Selang beberapa menit aku pun kembali, kugelengkan kepalaku saat mendengar suara-suara rintihan dan erangan saling bersahutan dari kamar maduku, aku tau mereka sedang memadu kasih di malam pertama yang tak pernah Abi berikan padaku namun sudah diberikan terlebih dahulu pada maduku, menjijikkan.

Kututup pintu kasar hingga menimbulkan getaran dan suara.
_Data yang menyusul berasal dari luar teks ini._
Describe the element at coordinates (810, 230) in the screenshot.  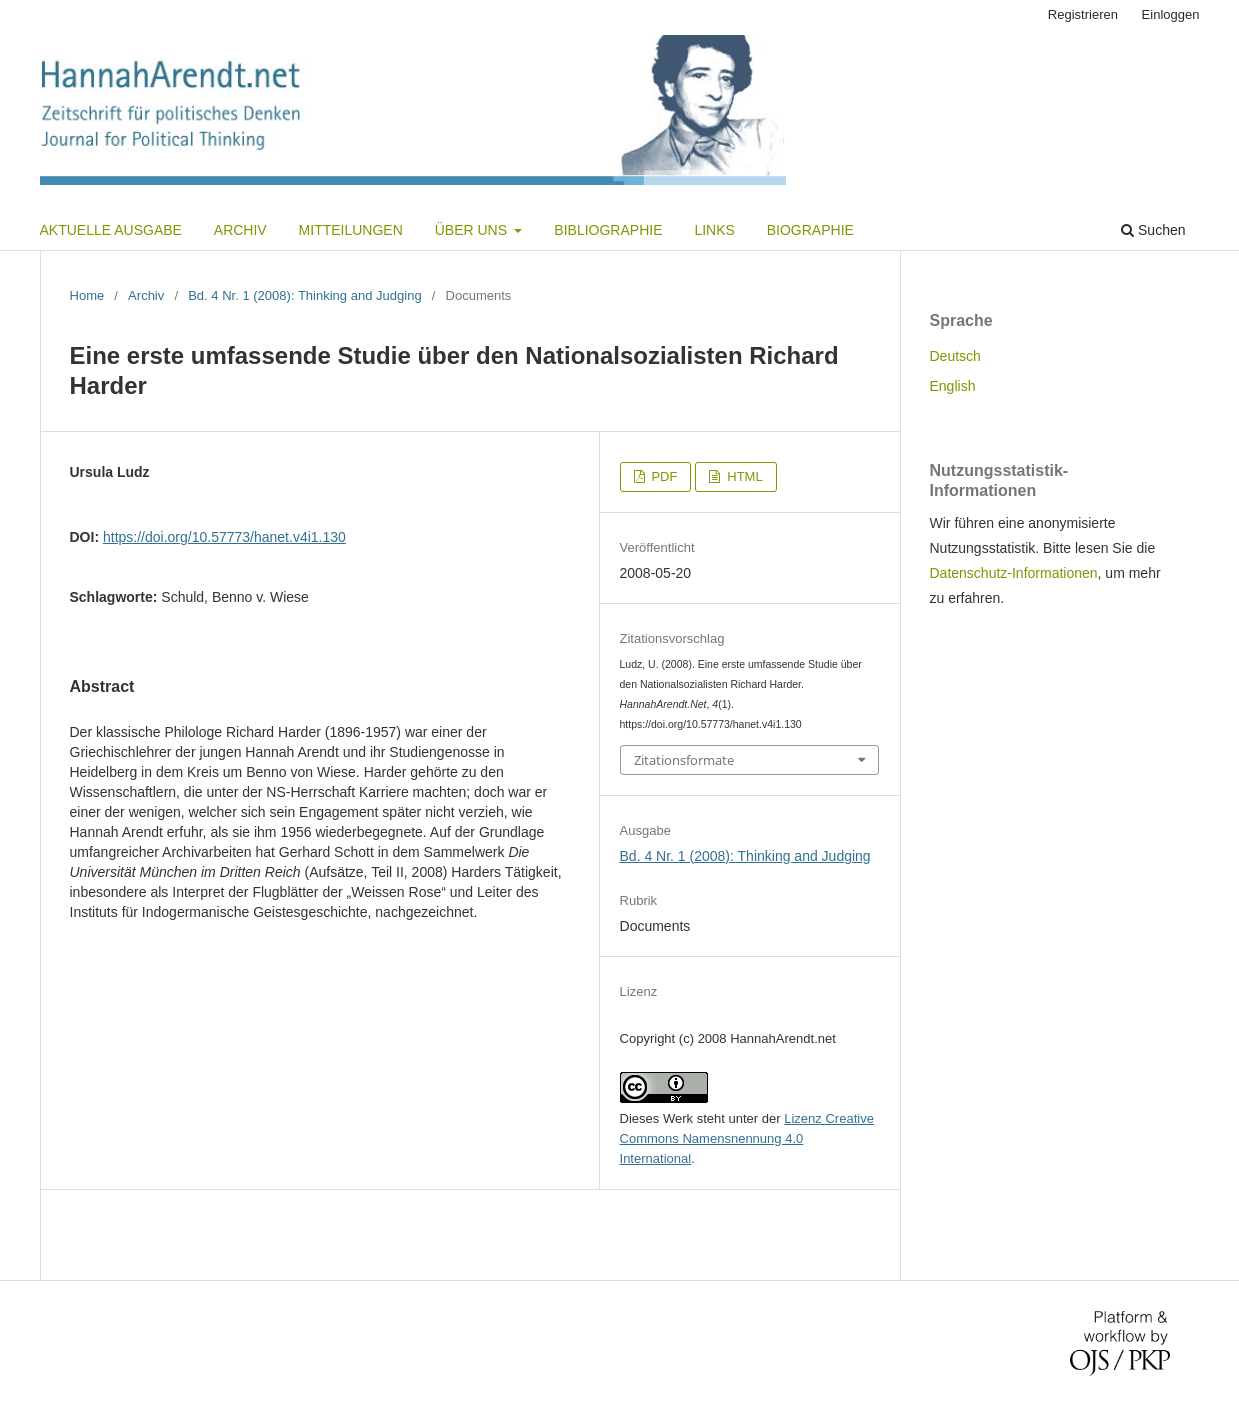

Seketika suara-suara kenikmatan itu terhenti, mungkin mereka sadar bahwa mereka mengganggu telingaku. "G* la Abi dan Tari, Kamar masih banyak kenapa memilih kamar sebelah? Sengaja!" gerutuku, rasanya saat ini dadaku panas dan sesak. Kuambil headset, kuputar lagu yang berjudul putus atau terus yang dicover oleh Angga Candra lalu kubuka laptop. Kutulis cerbung yang belum sempat kuselesaikan, cerbung yang berjudul Madu Pahit. Meski Viewer dan Followerku sedikit aku tetap bersemangat melakukannya, karena itu adalah salah satu hobi yang bisa menghiburku.
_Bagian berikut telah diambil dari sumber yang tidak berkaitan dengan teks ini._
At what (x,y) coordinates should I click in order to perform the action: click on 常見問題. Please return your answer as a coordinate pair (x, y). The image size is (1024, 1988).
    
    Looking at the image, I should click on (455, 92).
Sesekali kuseka airmata, saat kutulis kalimat-kalimat yang tak jauh beda dengan nasibku saat ini.

"Kenapa jadi Melo gini? Harusnya kan tokohnya bar-bar, pantang menyerah!" gumamku di tengah isakanku.

***

Aku mengerjap, setelah silau matahari mengenai mata. Sepertinya hari ini hatiku sudah mulai membaik, aku akan menghadapi semua yang memang harus aku hadapi.

Aku putuskan, dari pada melarang hal yang sudah terjadi dan memperdebatkannya, lebih baik aku mengurangi rasa peduliku pada Abimana, akan aku tegaskan pada hatiku untuk tidak cemburu.

"Siapa yang membawaku ke sini? Bukannya aku sedang menulis cerbung?" gerutuku lalu kubersihkan kotoran yang mengganjal mata.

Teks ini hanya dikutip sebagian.